#### What you will do:
Only the lines containing the string "دارد" are needed; copy all of them from the listing.

#### Data excerpts:
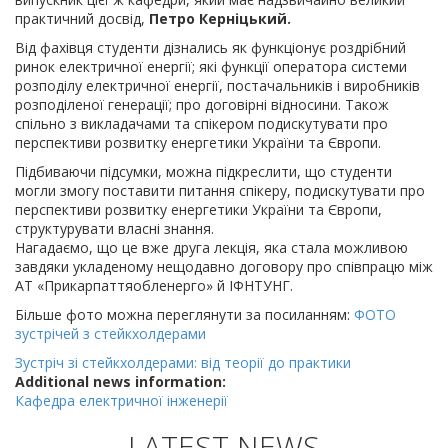
практичний досвід,
Петро Керніцький.
Від фахівця студенти дізнались як функціонує роздрібний
ринок електричної енергії; які функції оператора системи
розподілу електричної енергії, постачальників і виробників
розподіленої генерації; про договірні відносини. Також
спільно з викладачами та спікером подискутувати про
перспективи розвитку енергетики України та Європи.
Підбиваючи підсумки, можна підкреслити, що студенти
могли змогу поставити питання спікеру, подискутувати про
перспективи розвитку енергетики України та Європи,
структурувати власні знання.
Нагадаємо, що це вже друга лекція, яка стала можливою
завдяки укладеному нещодавно договору про співпрацю між
АТ «Прикарпаттяобленерго» й ІФНТУНГ.
Більше фото можна переглянути за посиланням:
ФОТО
зустрічей з стейкхолдерами
Зустріч зі стейкхолдерами: від теорії до практики
Additional news information:
Кафедра електричної інженерії
LATEST NEWS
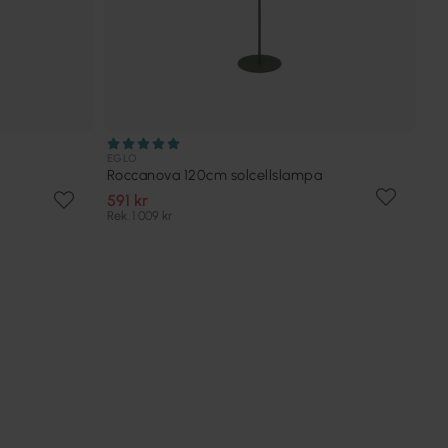
EGLO
Roccanova 120cm solcellslampa
591 kr
Rek. 1 009 kr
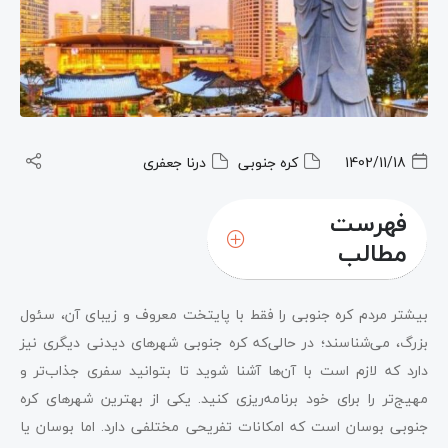
1402/11/18
کره جنوبی
درنا جعفری
فهرست
مطالب
بیشتر مردم کره جنوبی را فقط با پایتخت معروف و زیبای آن، سئول
بزرگ، می‌شناسند؛ در حالی‌که کره جنوبی شهرهای دیدنی دیگری نیز
دارد که لازم است با آن‌ها آشنا شوید تا بتوانید سفری جذاب‌تر و
مهیج‌تر را برای خود برنامه‌ریزی کنید. یکی از بهترین شهرهای کره
جنوبی بوسان است که امکانات تفریحی مختلفی دارد. اما بوسان یا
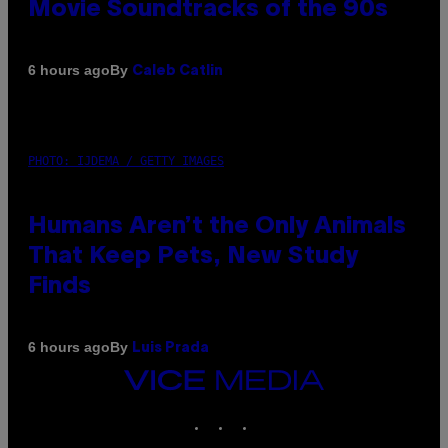
Movie Soundtracks of the 90s
By
6 hours ago
Caleb Catlin
PHOTO: IJDEMA / GETTY IMAGES
Humans Aren’t the Only Animals
That Keep Pets, New Study
Finds
By
6 hours ago
Luis Prada
VICE
MEDIA
INSTAGRAM
TIKTOK
YOUTUBE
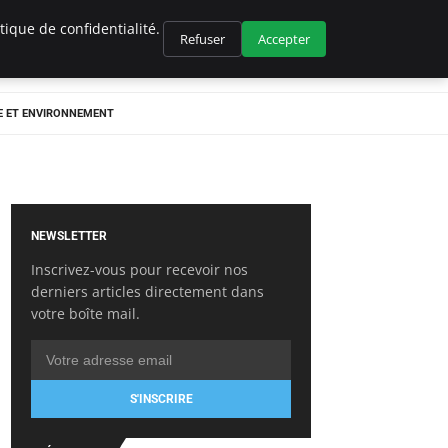
ique de confidentialité.
Refuser
Accepter
E ET ENVIRONNEMENT
NEWSLETTER
Inscrivez-vous pour recevoir nos
derniers articles directement dans
votre boîte mail.
S'INSCRIRE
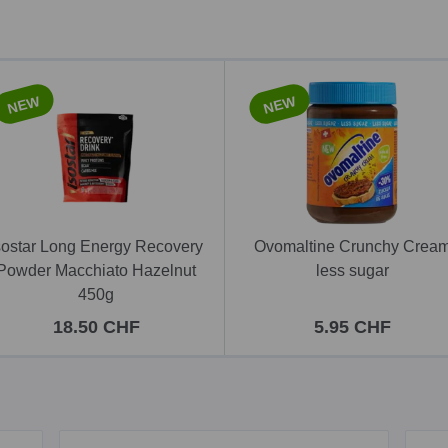
NEW
NEW
sostar Long Energy Recovery
Ovomaltine Crunchy Crea
Powder Macchiato Hazelnut
less sugar
450g
18.50 CHF
5.95 CHF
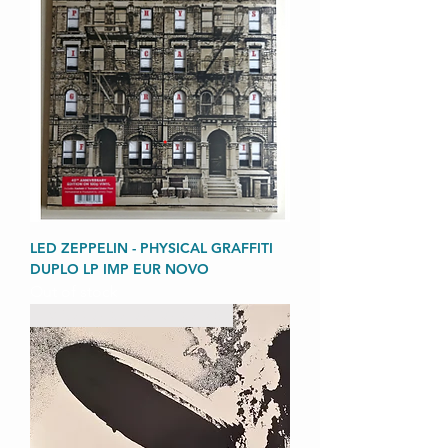
LED ZEPPELIN - PHYSICAL GRAFFITI
DUPLO LP IMP EUR NOVO
Out of stock
IMPORTADO LACRADO 180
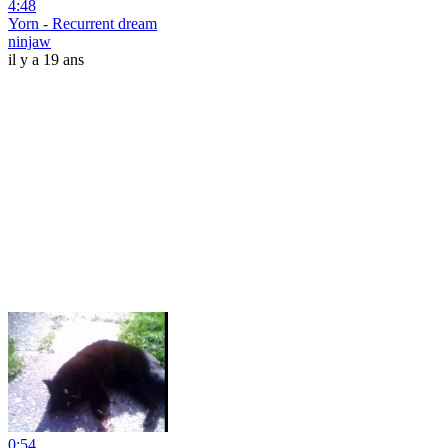
4:48
Yorn - Recurrent dream
ninjaw
il y a 19 ans
0:54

#### Exercise output:
دارد که لازم است با آن‌ها آشنا شوید تا بتوانید سفری جذاب‌تر و
جنوبی بوسان است که امکانات تفریحی مختلفی دارد. اما بوسان یا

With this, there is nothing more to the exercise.